The Desert by Felicien David.

The Desert by Felicien David.

  We heard last night, with much pleasure, this charming composition, which will no doubt, become a standard favorite with the public.

  There is not that servile attempt at imitation, a close copy of nature which so often renders descriptive music insipid, perhaps ludicrous, or at best produces only the impression of cleverness. We use this word in the English sense. There is a graceful fullness and flow to the composition, and the influences of Nature and the feelings of men are blended in harmonious relation. The originality of this work is refreshing because unsought; it comes from a mind which has been thrown into the reproductive state on this unusual theme in the order of its growth.

  In reading that David visited the East as a St. Simonian, we understand the feelings of hope and sweet content that breathe through all this music. St. Simon was a genius and a man of disinterested soul; he was a poet in the Social Reform style of Epic, for our Homers build their Iliads in the Future rather than the Past. Such a man, if he have not sufficient wisdom to build his palace firm amid realities, has yet sufficient energy of love and understanding of the hidden yearnings of men’s hearts to supply those great hopes which minds of the higher order absolutely require to enable them to enjoy the beautiful and sublime in nature or represent them in art. Such hopes inspired the genius of David as he drank in the influences of the Desert. The voices of the Night with its songs of the nightingale accompaniment, its romantic dances and soft dreams, is the most charming part, but the composition is excellent as a while, true to life and satisfactory to sentiment.

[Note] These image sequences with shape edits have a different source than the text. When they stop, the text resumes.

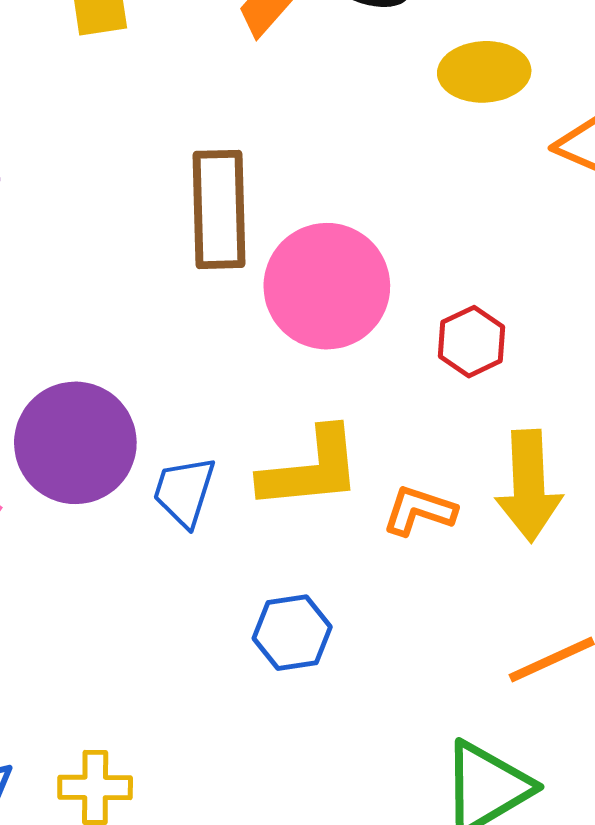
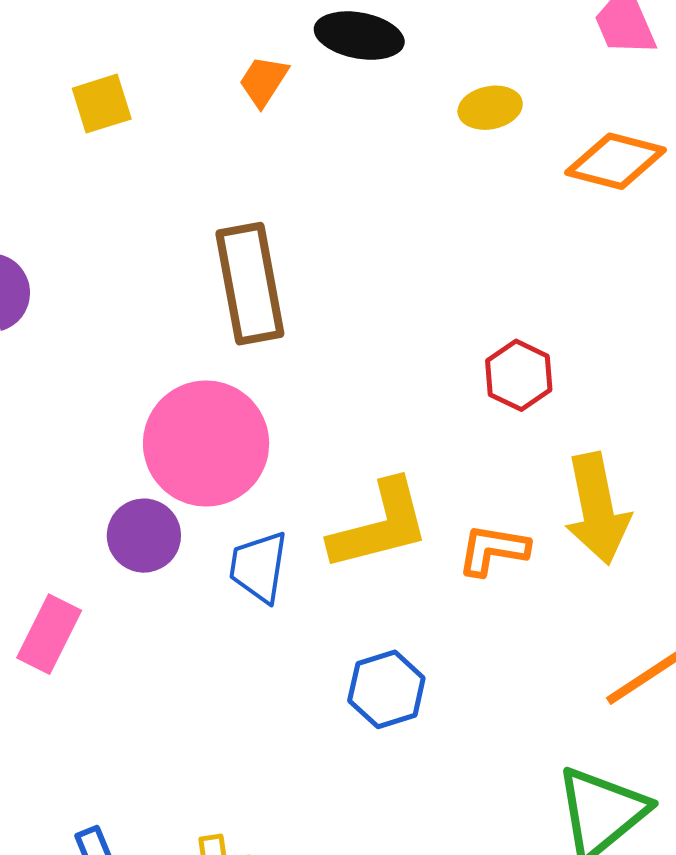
yellow ellipse: (484, 72) -> (490, 108), size x0.7
pink circle: (327, 286) -> (206, 444), moved
purple circle: (75, 443) -> (144, 536), size x0.6

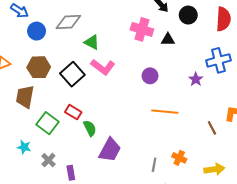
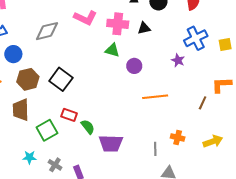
blue circle: (37, 31) -> (13, 54), moved
green triangle: (92, 42) -> (112, 50), moved
pink L-shape: (103, 67) -> (85, 18), moved
green square: (47, 123) -> (47, 130), turned 35
brown line: (212, 128) -> (203, 103), turned 64
purple trapezoid: (110, 150) -> (111, 143), turned 75

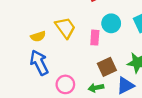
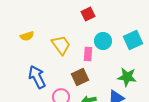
yellow semicircle: (38, 36) -> (27, 36), moved
brown square: (107, 67) -> (80, 77), moved

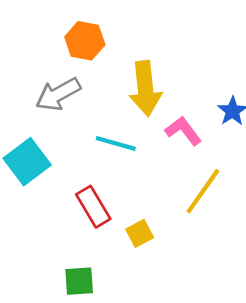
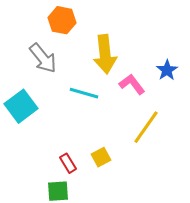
gray arrow: (58, 94) -> (43, 58), turned -100
red rectangle: (93, 207) -> (68, 163), moved, size x0.7

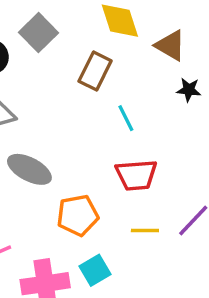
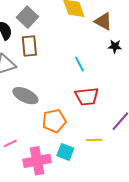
brown rectangle: (95, 71) -> (29, 46), moved, turned -30
yellow line: (145, 230) -> (94, 140), moved
cyan square: (95, 270) -> (65, 152), turned -36

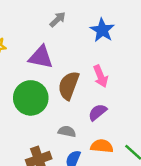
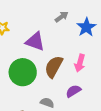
gray arrow: (58, 19) -> (62, 17), moved
pink arrow: (101, 76) -> (80, 63), turned 30

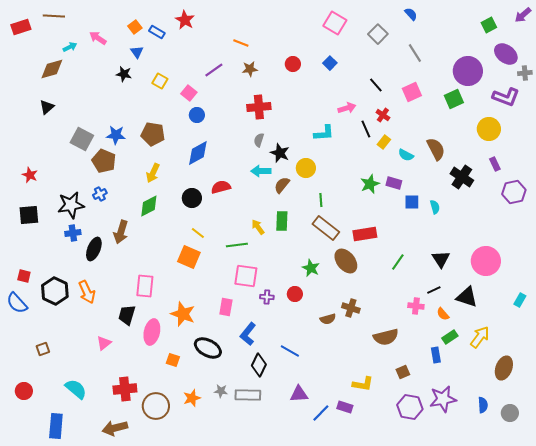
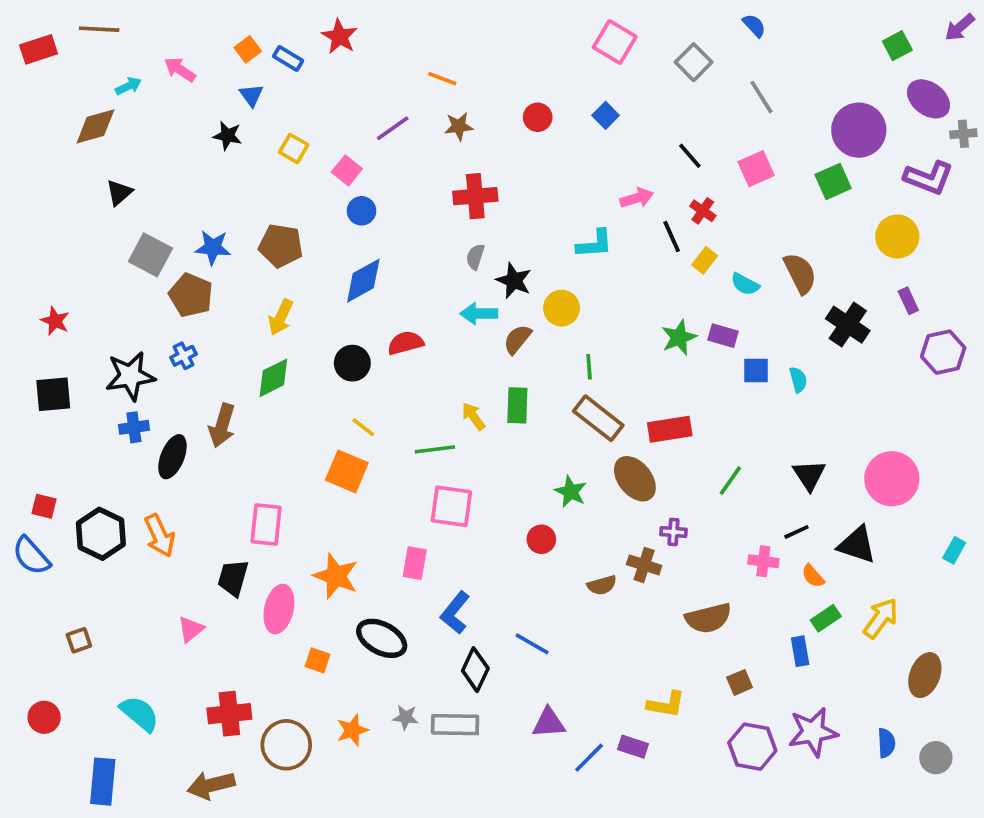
black triangle: (47, 107) -> (119, 192), moved
purple cross: (267, 297) -> (673, 532), moved

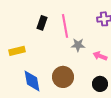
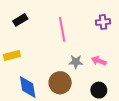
black rectangle: (42, 23) -> (20, 20), moved, turned 40
gray star: (78, 45) -> (76, 62), moved

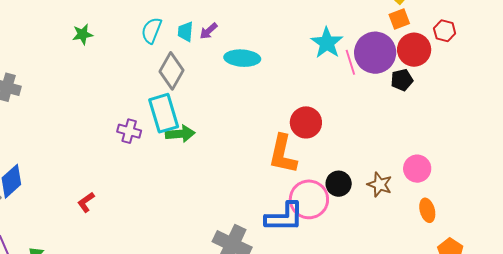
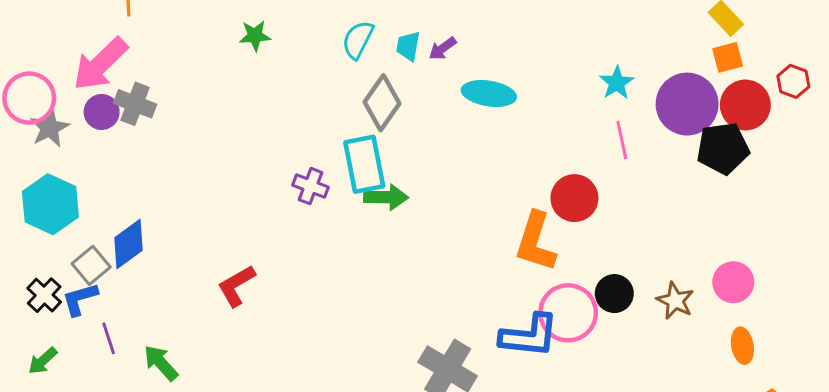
cyan star: (327, 43) -> (617, 83), size x0.7
pink line: (350, 62) -> (622, 140), moved
black pentagon: (402, 80) -> (723, 148), size x1.6
red L-shape: (86, 202) -> (236, 286), size x1.4

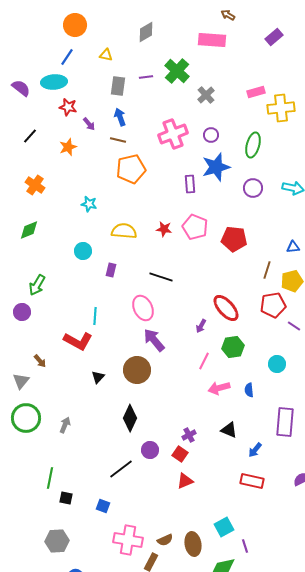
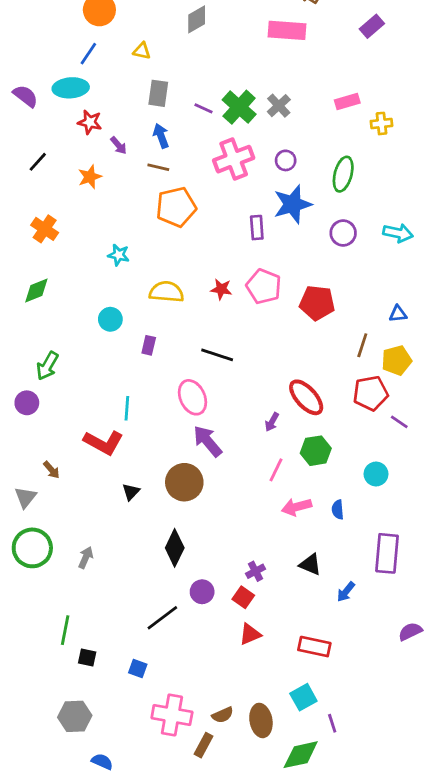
green cross: (177, 71) -> (239, 107), moved
purple line: (146, 77) -> (203, 108), moved, turned 32
yellow cross: (281, 108) -> (381, 123), size x0.6
red rectangle: (252, 481) -> (314, 647), moved

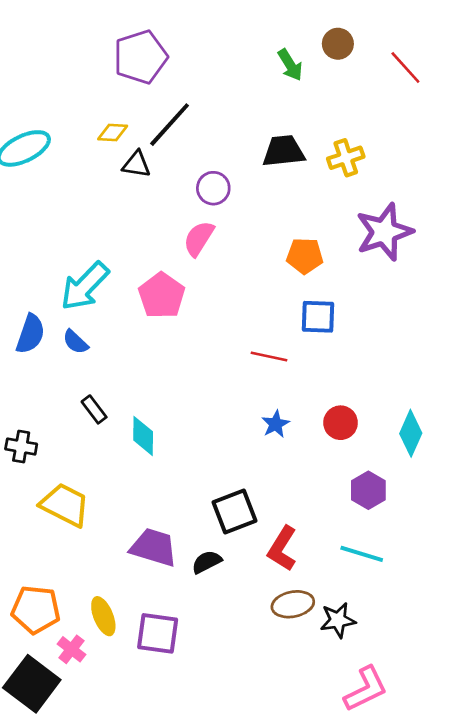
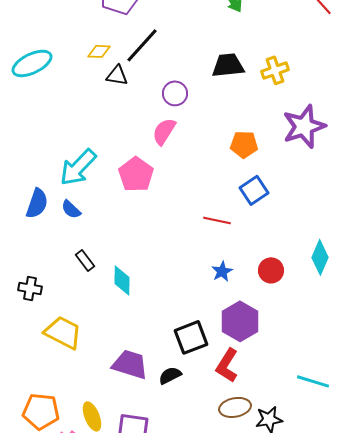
blue square: (318, 317) -> (254, 190), turned -36
cyan diamond: (411, 433) -> (320, 257), moved
purple hexagon: (368, 490) -> (240, 321), moved, size x1.4
cyan line: (362, 554) -> (313, 381), moved

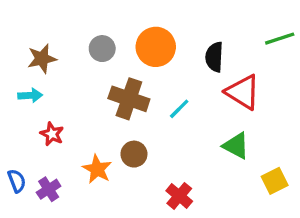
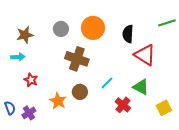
cyan line: (179, 109) -> (107, 83), moved
red cross: (179, 196) -> (123, 105), moved

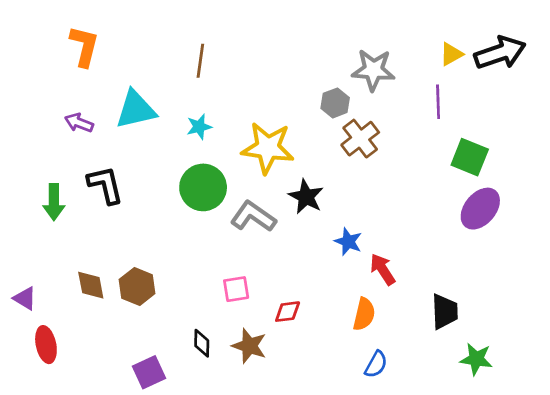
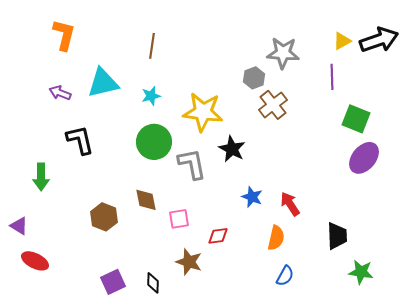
green arrow: (54, 202) -> (41, 177), moved
gray L-shape: (253, 216) -> (192, 164), turned 44
blue star: (348, 242) -> (252, 197), moved
brown diamond: (91, 285) -> (146, 200), moved
black diamond: (202, 343) -> (153, 283), moved
red ellipse: (46, 345) -> (35, 261), turned -52

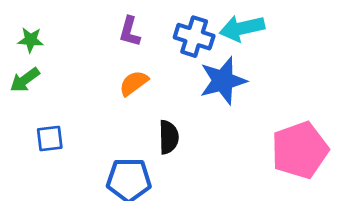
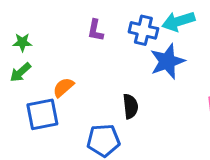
orange semicircle: (134, 83) -> (63, 87), moved
blue square: (50, 139) -> (42, 114), size x1.6

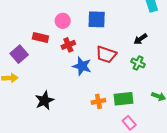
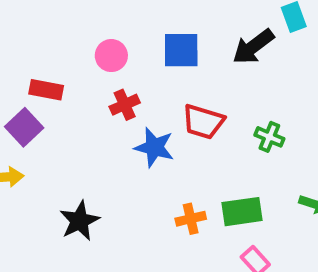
red rectangle: (40, 37) -> (46, 90), moved
black arrow: (140, 39) -> (253, 47), moved, size x1.5

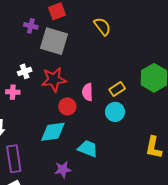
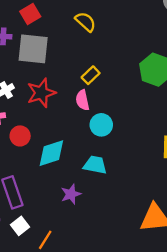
yellow rectangle: (117, 89) -> (91, 75), moved
red circle: (67, 106) -> (20, 136), moved
cyan circle: (115, 112) -> (101, 125), moved

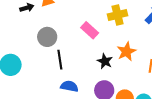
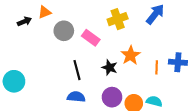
gray circle: (47, 37) -> (64, 31), moved
black line: (60, 60) -> (77, 70), moved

  This morning we read in the Courier des Etats Unis that a new work by this composer, “Moses on Mount Sinai” had failed of success on its first appearance because the public were determined to think that it could not be so good as the Desert, and refused to be drawn into any feeling of enthusiasm that might bring a rival to their first love. However, it is obvious that the theme of Moses requires a different kind of excellence from that which we admire in the Desert.*

“The Desert by Felicien David,” New-York Tribune, 20 May 1846, p. 2.